Department of Computer Engineering, Jeju National University, Jeju 63243, Korea.
Department of Computer Engineering, Major of Electronic Engineering, Institute of Information Science & Technology, Jeju National University, Jeju 63243, Korea.
Sensors (Basel). 2022 Nov 6;22(21):8550. doi: 10.3390/s22218550.

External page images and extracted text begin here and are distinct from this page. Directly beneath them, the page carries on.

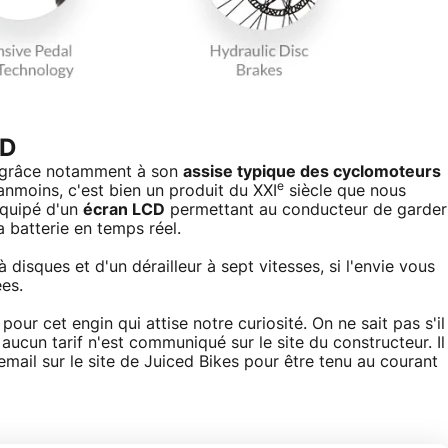
CD
, grâce notamment à son
assise typique des cyclomoteurs
e
anmoins, c'est bien un produit du XXI
siècle que nous
équipé d'un
écran LCD
permettant au conducteur de garder
a batterie en temps réel.
à disques et d'un dérailleur à sept vitesses, si l'envie vous
es.
ur cet engin qui attise notre curiosité. On ne sait pas s'il
 aucun tarif n'est communiqué sur le site du constructeur. Il
mail sur le site de Juiced Bikes pour être tenu au courant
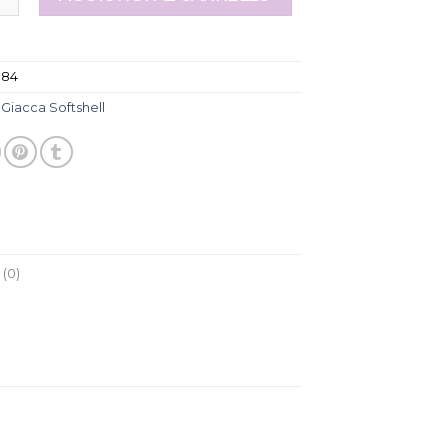
184
:
Giacca Softshell
(0)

Rapid advancements in the medical field have drawn much attention to automatic emotion classification from EEG data. People's emotional states are crucial factors in how they behave and interact physiologically. The diagnosis of patients' mental disorders is one potential medical use. When feeling well, people work and communicate more effectively. Negative emotions can be detrimental to both physical and mental health. Many earlier studies that investigated the use of the electroencephalogram (EEG) for emotion classification have focused on collecting data from the whole brain because of the rapidly developing science of machine learning. However, researchers cannot understand how various emotional states and EEG traits are related. This work seeks to classify EEG signals' positive, negative, and neutral emotional states by using a stacking-ensemble-based classification model that boosts accuracy to increase the efficacy of emotion classification using EEG. The selected features are used to train a model that was created using a random forest, light gradient boosting machine, and gradient-boosting-based stacking ensemble classifier (RLGB-SE), where the base classifiers random forest (RF), light gradient boosting machine (LightGBM), and gradient boosting classifier (GBC) were used at level 0. The meta classifier (RF) at level 1 is trained using the results from each base classifier to acquire the final predictions. The suggested ensemble model achieves a greater classification accuracy of 99.55%. Additionally, while comparing performance indices, the suggested technique outperforms as compared with the base classifiers. Comparing the proposed stacking strategy to state-of-the-art techniques, it can be seen that the performance for emotion categorization is promising.
医学领域的快速发展引起了人们对从 EEG 数据中自动进行情绪分类的极大关注。人们的情绪状态是他们生理行为和互动的关键因素。诊断患者的精神障碍是一种潜在的医学用途。当人们感觉良好时,他们的工作和沟通效率更高。负面情绪会对身心健康造成不利影响。许多早期研究都集中于从整个大脑收集数据,以利用机器学习这一快速发展的科学,来研究使用脑电图 (EEG) 进行情绪分类。然而,研究人员无法理解各种情绪状态和 EEG 特征之间的关系。这项工作旨在通过使用基于堆叠集成的分类模型对 EEG 信号的积极、消极和中性情绪状态进行分类,从而提高准确性,提高使用 EEG 进行情绪分类的效果。选择的特征用于训练一个模型,该模型是使用随机森林、轻梯度提升机和基于梯度提升的堆叠集成分类器 (RLGB-SE) 创建的,其中随机森林 (RF)、轻梯度提升机 (LightGBM) 和梯度提升分类器 (GBC) 被用作 0 级的基本分类器。使用每个基本分类器的结果在 1 级训练元分类器 (RF),以获得最终的预测结果。建议的集成模型实现了 99.55%的更高分类准确性。此外,在比较性能指标时,与基本分类器相比,建议的技术表现更好。将提出的堆叠策略与最新技术进行比较,可以看出,用于情绪分类的性能很有前景。